(Collected data)

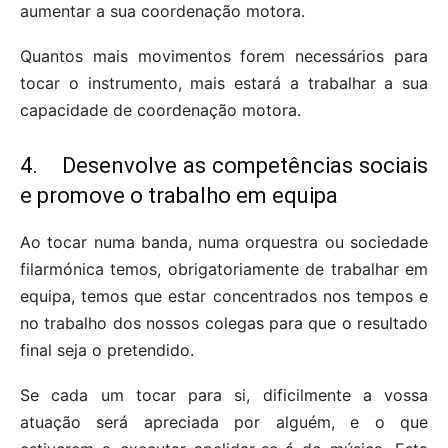
aumentar a sua coordenação motora.
Quantos mais movimentos forem necessários para
tocar o instrumento, mais estará a trabalhar a sua
capacidade de coordenação motora.
4. Desenvolve as competências sociais
e promove o trabalho em equipa
Ao tocar numa banda, numa orquestra ou sociedade
filarmónica temos, obrigatoriamente de trabalhar em
equipa, temos que estar concentrados nos tempos e
no trabalho dos nossos colegas para que o resultado
final seja o pretendido.
Se cada um tocar para si, dificilmente a vossa
atuação será apreciada por alguém, e o que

EXERCISE: Please repeat the entries exactly. Do not include the pictures.

RESPONSE AREA:
aumentar a sua coordenação motora.
Quantos mais movimentos forem necessários para
tocar o instrumento, mais estará a trabalhar a sua
capacidade de coordenação motora.
4. Desenvolve as competências sociais
e promove o trabalho em equipa
Ao tocar numa banda, numa orquestra ou sociedade
filarmónica temos, obrigatoriamente de trabalhar em
equipa, temos que estar concentrados nos tempos e
no trabalho dos nossos colegas para que o resultado
final seja o pretendido.
Se cada um tocar para si, dificilmente a vossa
atuação será apreciada por alguém, e o que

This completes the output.